Exercise objective —
Below are the records to retype. Keep every character exactly and leave out the pictures.

────

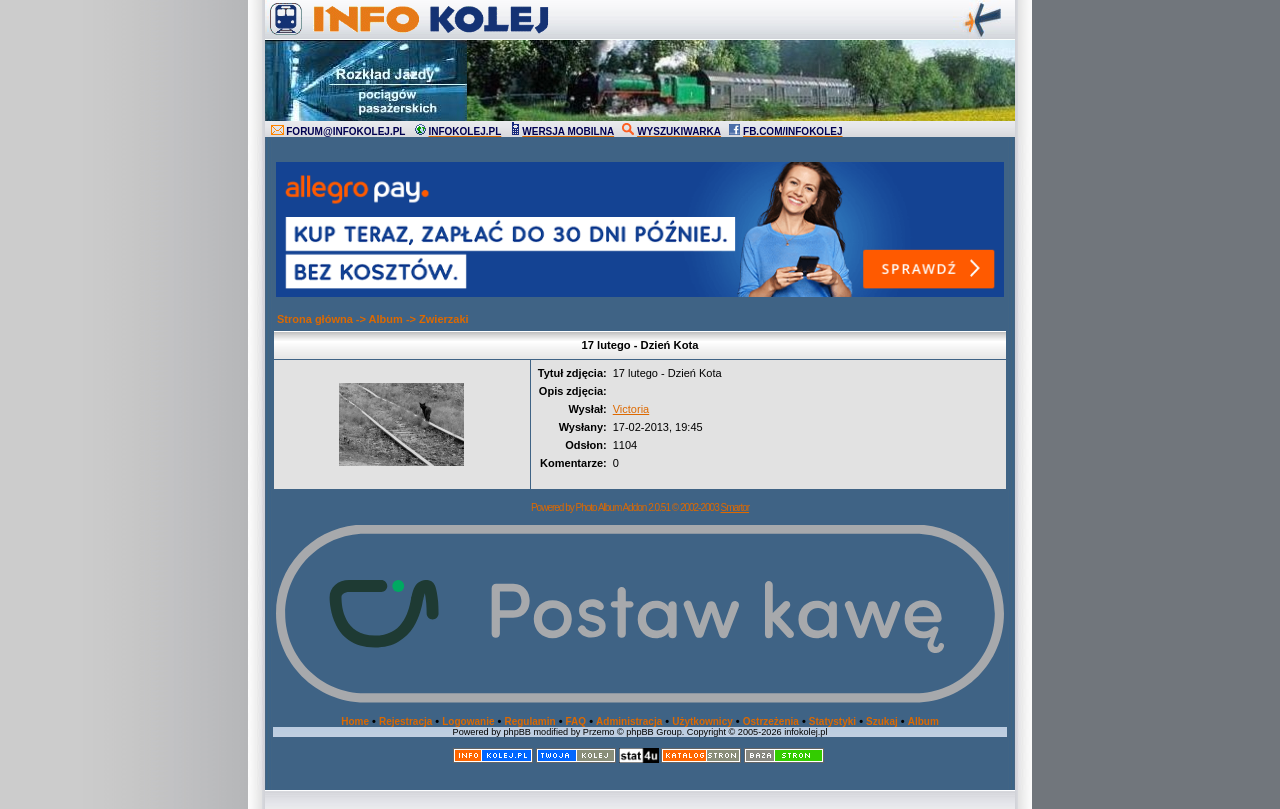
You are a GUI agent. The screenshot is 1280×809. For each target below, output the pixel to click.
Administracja (629, 721)
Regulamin (529, 721)
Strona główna (315, 319)
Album (386, 319)
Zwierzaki (444, 319)
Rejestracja (405, 721)
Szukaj (882, 721)
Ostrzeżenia (771, 721)
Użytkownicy (702, 721)
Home (355, 721)
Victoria (631, 409)
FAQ (576, 721)
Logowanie (468, 721)
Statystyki (832, 721)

────

Result below —
You are a GUI agent. The screenshot is 1280×809. For each target below, output the pixel to click.
Administracja (629, 721)
Regulamin (529, 721)
Strona główna (315, 319)
Album (386, 319)
Zwierzaki (444, 319)
Rejestracja (405, 721)
Szukaj (882, 721)
Ostrzeżenia (771, 721)
Użytkownicy (702, 721)
Home (355, 721)
Victoria (631, 409)
FAQ (576, 721)
Logowanie (468, 721)
Statystyki (832, 721)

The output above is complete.